• **Aim of the task**
What is needed is a faithful transcription of all the data below, pictures excluded.

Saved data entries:
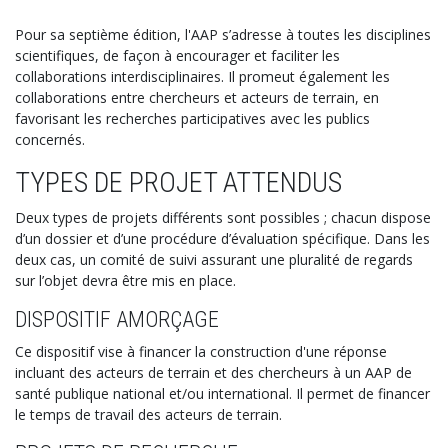
Pour sa septième édition, l'AAP s’adresse à toutes les disciplines
scientifiques, de façon à encourager et faciliter les
collaborations interdisciplinaires. Il promeut également les
collaborations entre chercheurs et acteurs de terrain, en
favorisant les recherches participatives avec les publics
concernés.
TYPES DE PROJET ATTENDUS
Deux types de projets différents sont possibles ; chacun dispose
d’un dossier et d’une procédure d’évaluation spécifique. Dans les
deux cas, un comité de suivi assurant une pluralité de regards
sur l’objet devra être mis en place.
DISPOSITIF AMORÇAGE
Ce dispositif vise à financer la construction d'une réponse
incluant des acteurs de terrain et des chercheurs à un AAP de
santé publique national et/ou international. Il permet de financer
le temps de travail des acteurs de terrain.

• **Task result**
Pour sa septième édition, l'AAP s’adresse à toutes les disciplines
scientifiques, de façon à encourager et faciliter les
collaborations interdisciplinaires. Il promeut également les
collaborations entre chercheurs et acteurs de terrain, en
favorisant les recherches participatives avec les publics
concernés.
TYPES DE PROJET ATTENDUS
Deux types de projets différents sont possibles ; chacun dispose
d’un dossier et d’une procédure d’évaluation spécifique. Dans les
deux cas, un comité de suivi assurant une pluralité de regards
sur l’objet devra être mis en place.
DISPOSITIF AMORÇAGE
Ce dispositif vise à financer la construction d'une réponse
incluant des acteurs de terrain et des chercheurs à un AAP de
santé publique national et/ou international. Il permet de financer
le temps de travail des acteurs de terrain.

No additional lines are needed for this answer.